Research Spotlight: a new “lab-on-a-disc” device paves the way for more automated liquid biopsies

Hakho Lee, PhD, Director of the Biomedical Engineering Program at the Center for Systems Biology at Mass General Brigham, is the co-senior author of a paper published in Nature Biomedical Engineering, “Automated disc device for multiplexed extracellular vesicle isolation and labelling from liquid biopsies in cancer diagnostics.” Hyunkyung Woo, PhD, a research fellow also at the Center for Systems Biology, is a co-lead author.
 

Q: What challenges or unmet needs make this study important?
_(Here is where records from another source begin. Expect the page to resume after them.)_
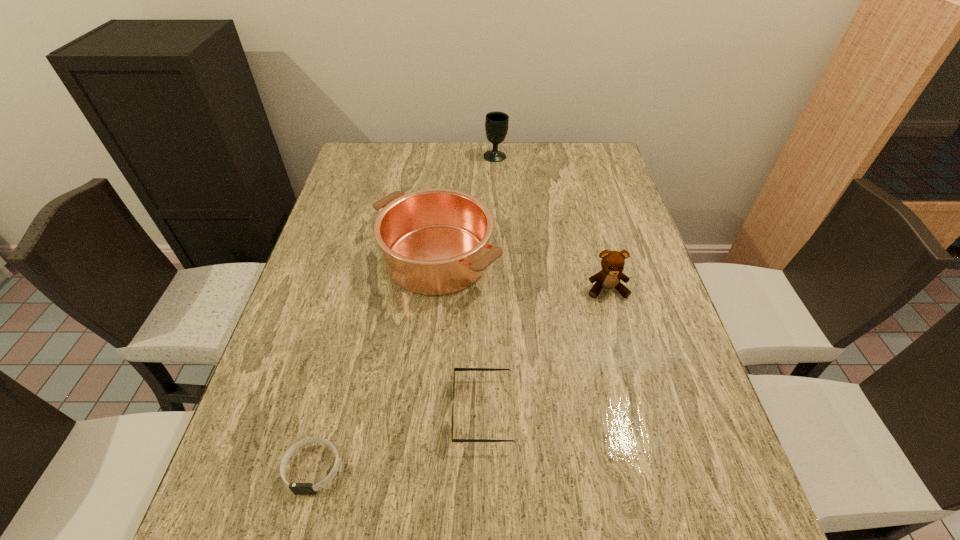 Find the location of `vacant space situated on the front-facing side of the fourth tallest object`. vacant space situated on the front-facing side of the fourth tallest object is located at coordinates (413, 411).

Image resolution: width=960 pixels, height=540 pixels. In order to click on object located at the far edge in this screenshot , I will do `click(496, 123)`.

You are a GUI agent. You are given a task and a screenshot of the screen. Output one action in this format:
    pyautogui.click(x=<x>, y=<y>)
    Task: Click on the object located in the left edge section of the desktop
    The height and width of the screenshot is (540, 960).
    Given the screenshot: What is the action you would take?
    pyautogui.click(x=297, y=488)

The width and height of the screenshot is (960, 540). I want to click on object that is at the right edge, so click(x=612, y=262).

The height and width of the screenshot is (540, 960). I want to click on blank area at the far edge, so click(x=454, y=167).

Image resolution: width=960 pixels, height=540 pixels. Find the location of `vacant region at the left edge of the desktop`. vacant region at the left edge of the desktop is located at coordinates (373, 185).

Identify the location of vacant region at the right edge of the desktop. The height and width of the screenshot is (540, 960). (585, 234).

This screenshot has width=960, height=540. Find the location of `vacant space at the far right corner of the desktop`. vacant space at the far right corner of the desktop is located at coordinates click(x=588, y=159).

Image resolution: width=960 pixels, height=540 pixels. I want to click on vacant region between the saucepan and the teddy bear, so click(522, 274).

Where is `free spot between the saucepan and the shortest object`? free spot between the saucepan and the shortest object is located at coordinates (375, 363). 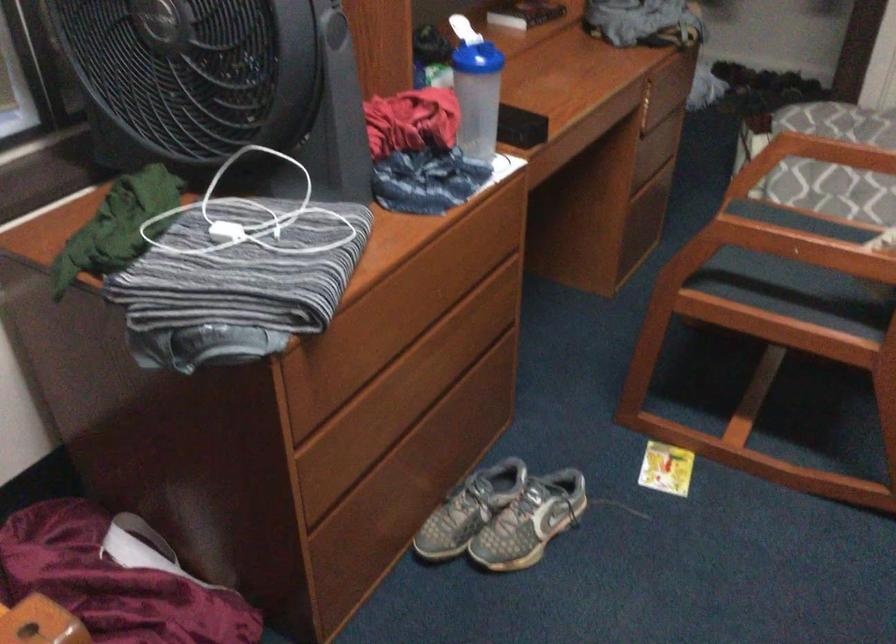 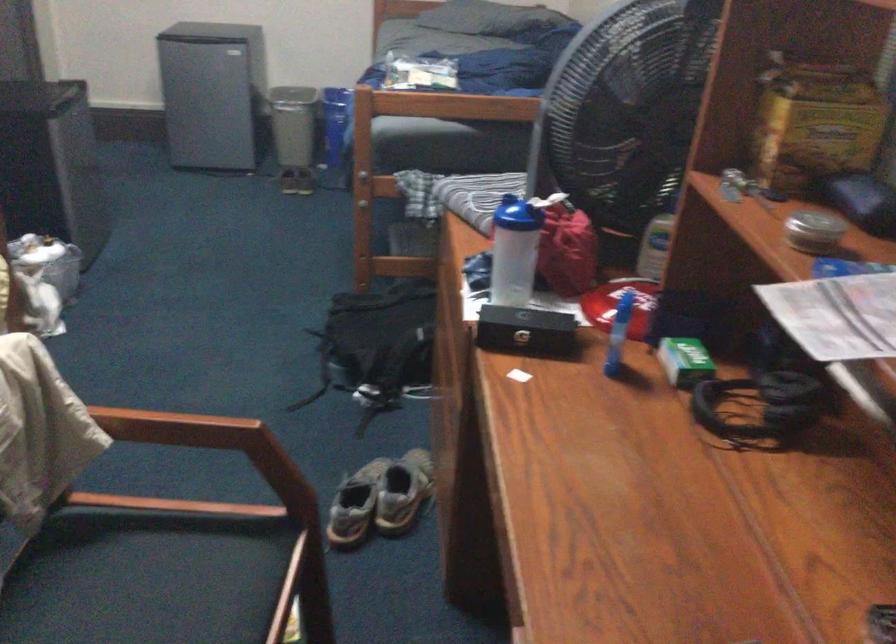 Locate, in the second image, the point that corresponds to pixel 435 69 in the first image.

(685, 361) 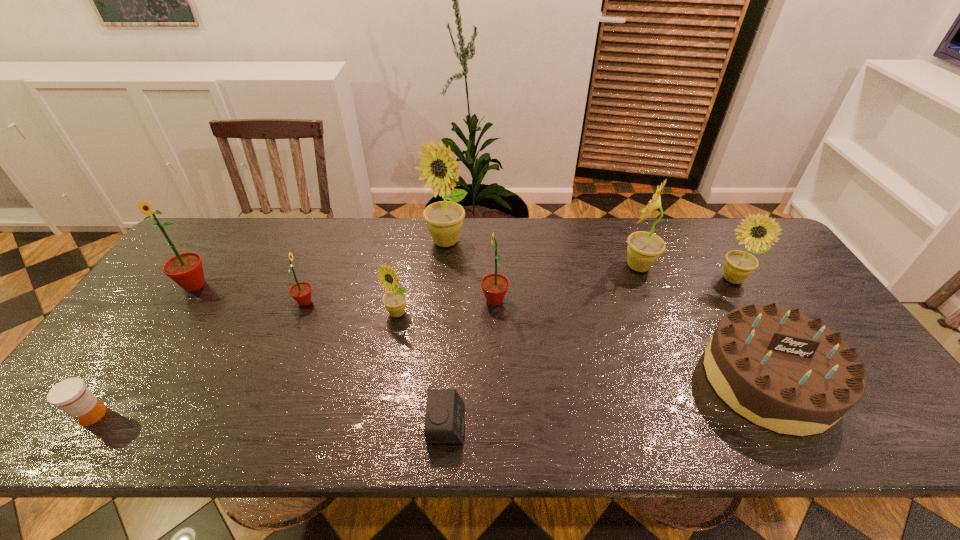 Select which green sunflower is the closest to the tallest sunflower. Please provide its 2D coordinates. Your answer should be formatted as a tuple, i.e. [(x, y)], where the tuple contains the x and y coordinates of a point satisfying the conditions above.

[(494, 286)]

In order to click on vacant space that satisfies the following two spatial constraints: 1. on the face of the rightmost sunflower; 2. on the label of the medicine in this screenshot , I will do `click(814, 415)`.

This screenshot has width=960, height=540. I want to click on free location that satisfies the following two spatial constraints: 1. on the face of the second sunflower from right to left; 2. on the face of the nearest yellow sunflower, so click(x=657, y=313).

Where is `free spot that satisfies the following two spatial constraints: 1. on the face of the second biggest yellow sunflower; 2. on the face of the biggest green sunflower`? This screenshot has width=960, height=540. free spot that satisfies the following two spatial constraints: 1. on the face of the second biggest yellow sunflower; 2. on the face of the biggest green sunflower is located at coordinates (645, 285).

Locate an element on the screen. This screenshot has height=540, width=960. free space that satisfies the following two spatial constraints: 1. on the front-facing side of the brown birthday cake; 2. on the label of the orange medicine is located at coordinates (788, 415).

You are a GUI agent. You are given a task and a screenshot of the screen. Output one action in this format:
    pyautogui.click(x=<x>, y=<y>)
    Task: Click on the vacant area that satisfies the following two spatial constraints: 1. on the face of the rightmost sunflower; 2. on the front-facing side of the black alarm clock
    This screenshot has height=540, width=960.
    Given the screenshot: What is the action you would take?
    pyautogui.click(x=820, y=424)

What are the coordinates of `vacant space that satisfies the following two spatial constraints: 1. on the front-facing side of the eighth tallest object; 2. on the front-facing side of the alarm clock` in the screenshot? It's located at (793, 424). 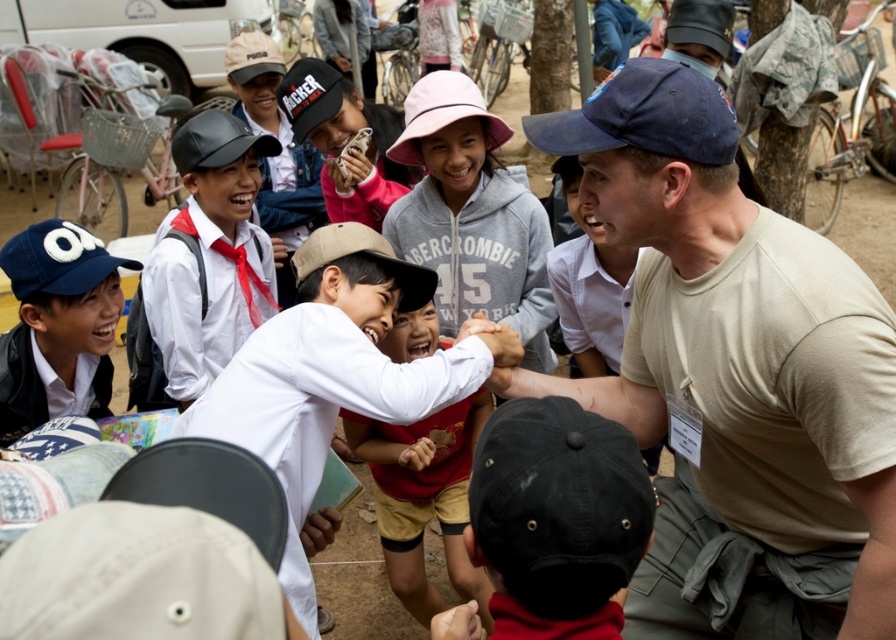 Question: Which object is the closest to the tan fabric baseball cap at center?

Choices:
 (A) white cotton shirt at center
 (B) denim baseball cap at left
 (C) black matte baseball cap at lower center
 (D) white matte cap at left

Answer: (A)

Question: Based on their relative distances, which object is farther from the white matte shirt at center?

Choices:
 (A) white cotton shirt at center
 (B) blue fabric baseball cap at upper center
 (C) pink fabric hat at center
 (D) beige cotton t-shirt at center

Answer: (D)

Question: Is red cotton shirt at center closer to camera compared to denim baseball cap at left?

Choices:
 (A) no
 (B) yes

Answer: (A)

Question: Observing the image, what is the correct spatial positioning of beige cotton t-shirt at center in reference to denim baseball cap at left?

Choices:
 (A) above
 (B) below

Answer: (B)

Question: Estimate the real-world distances between objects in this image. Which object is closer to the black leather baseball cap at upper left?

Choices:
 (A) blue fabric baseball cap at upper center
 (B) tan fabric baseball cap at center
 (C) white matte cap at left

Answer: (C)

Question: Can you confirm if white matte cap at left is thinner than black leather baseball cap at upper left?

Choices:
 (A) no
 (B) yes

Answer: (B) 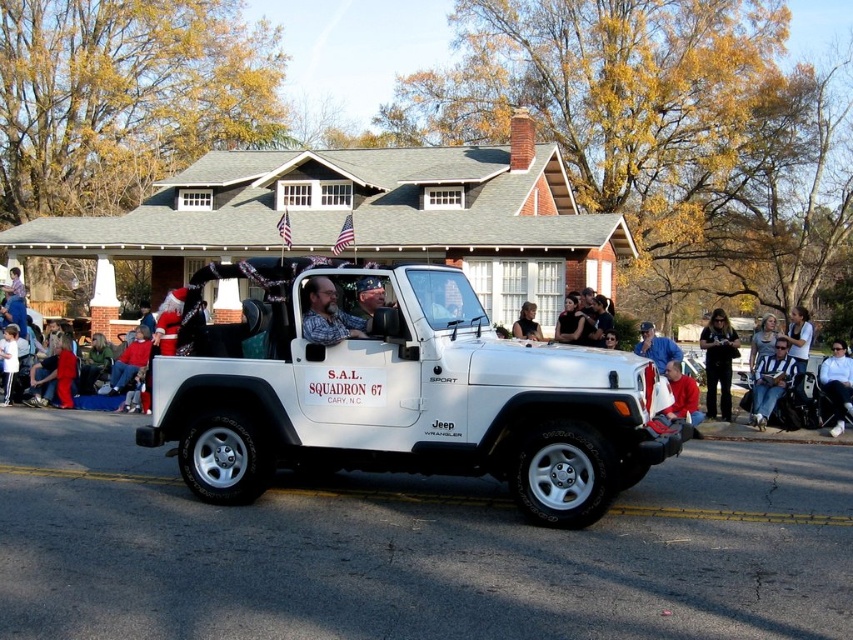 Which of these two, blue denim jacket at center or denim jacket at lower right, stands taller?

denim jacket at lower right is taller.

Measure the distance between blue denim jacket at center and camera.

blue denim jacket at center and camera are 7.79 meters apart from each other.

Identify the location of blue denim jacket at center. (656, 348).

How distant is white matte jeep wrangler at center from black leather jacket at center?

white matte jeep wrangler at center is 6.96 meters from black leather jacket at center.

Which is more to the right, white matte jeep wrangler at center or black leather jacket at center?

Positioned to the right is black leather jacket at center.

Is point (238, 468) closer to camera compared to point (561, 310)?

Yes, it is in front of point (561, 310).

Image resolution: width=853 pixels, height=640 pixels. I want to click on white matte jeep wrangler at center, so click(x=402, y=396).

Describe the element at coordinates (770, 381) in the screenshot. I see `striped shirt at lower right` at that location.

Based on the photo, can you confirm if striped shirt at lower right is positioned above matte black shirt at center?

No.

Does point (775, 355) lie behind point (540, 330)?

No, (775, 355) is in front of (540, 330).

At what (x,y) coordinates should I click in order to perform the action: click on striped shirt at lower right. Please return your answer as a coordinate pair (x, y). The height and width of the screenshot is (640, 853). Looking at the image, I should click on (770, 381). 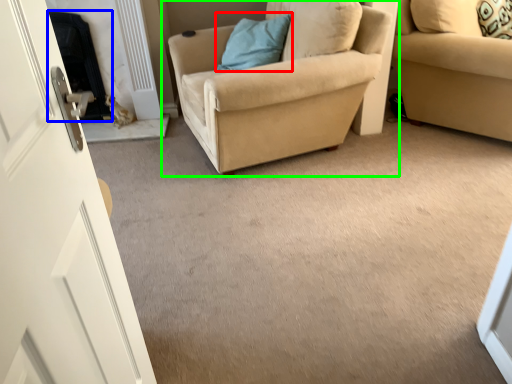 Question: Estimate the real-world distances between objects in this image. Which object is farther from pillow (highlighted by a red box), fireplace (highlighted by a blue box) or chair (highlighted by a green box)?

Choices:
 (A) fireplace
 (B) chair

Answer: (A) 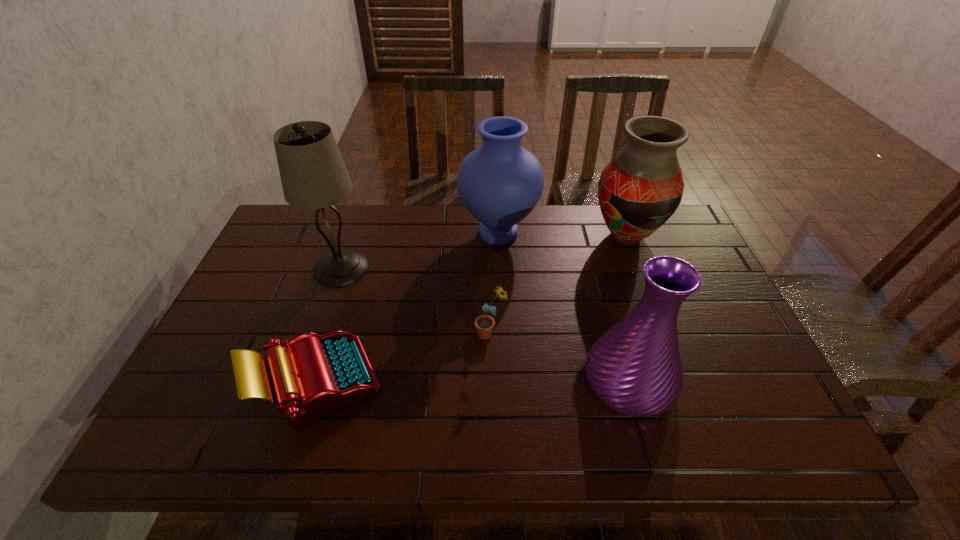 Where is `vacant space at the near edge`? vacant space at the near edge is located at coordinates (605, 438).

Image resolution: width=960 pixels, height=540 pixels. In the image, there is a desktop. What are the coordinates of `vacant space at the left edge` in the screenshot? It's located at (244, 329).

In the image, there is a desktop. Find the location of `free space at the far left corner`. free space at the far left corner is located at coordinates (275, 229).

Identify the location of empty space between the lampshade and the typewriter. (329, 325).

This screenshot has width=960, height=540. I want to click on unoccupied area between the leftmost vase and the shortest object, so click(x=408, y=307).

Identify the location of vacant area that lies between the shortest object and the lampshade. The width and height of the screenshot is (960, 540). (329, 325).

Where is `vacant area that lies between the nearest vase and the leftmost vase`? The height and width of the screenshot is (540, 960). vacant area that lies between the nearest vase and the leftmost vase is located at coordinates (564, 307).

Identify the location of free space between the sunflower and the typewriter. Image resolution: width=960 pixels, height=540 pixels. (404, 357).

Locate an element on the screen. vacant area that lies between the typewriter and the leftmost vase is located at coordinates (408, 307).

At what (x,y) coordinates should I click in order to perform the action: click on the fifth closest object to the leftmost vase. Please return your answer as a coordinate pair (x, y). The image size is (960, 540). Looking at the image, I should click on (315, 375). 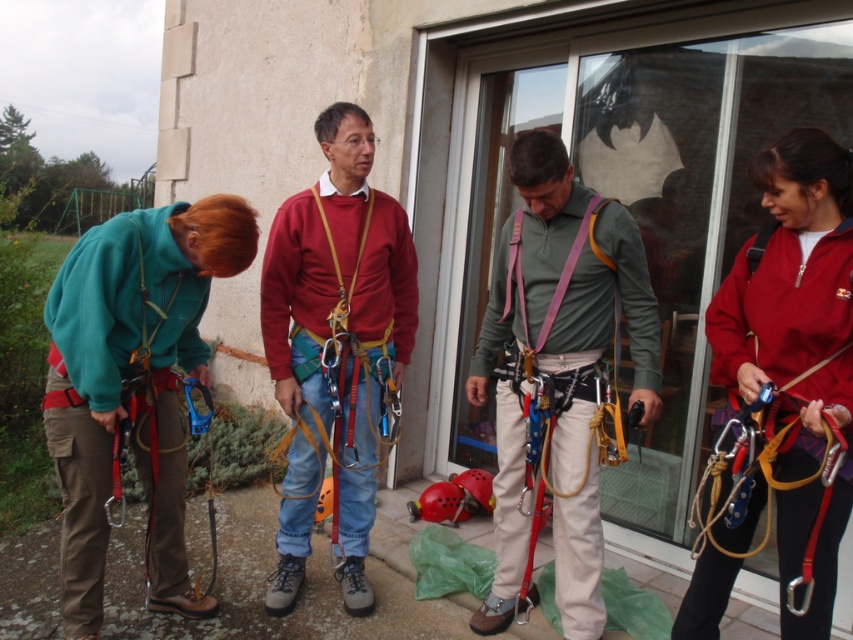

Extracellular vesicles (EVs) are tiny particles shed by cells that carry important molecular “clues” about the cell’s identity and condition. EVs in blood vary widely and are mixed with many other particles, making them difficult for laboratory scientists and researchers to analyze reliably. Current EV isolation methods are often manual, slow and not designed to measure multiple biomarkers at once. These limitations have held back the use of EV‑based liquid biopsies—especially for detecting multiple cancers from a single blood sample.
 

Q: What central question(s) were you investigating?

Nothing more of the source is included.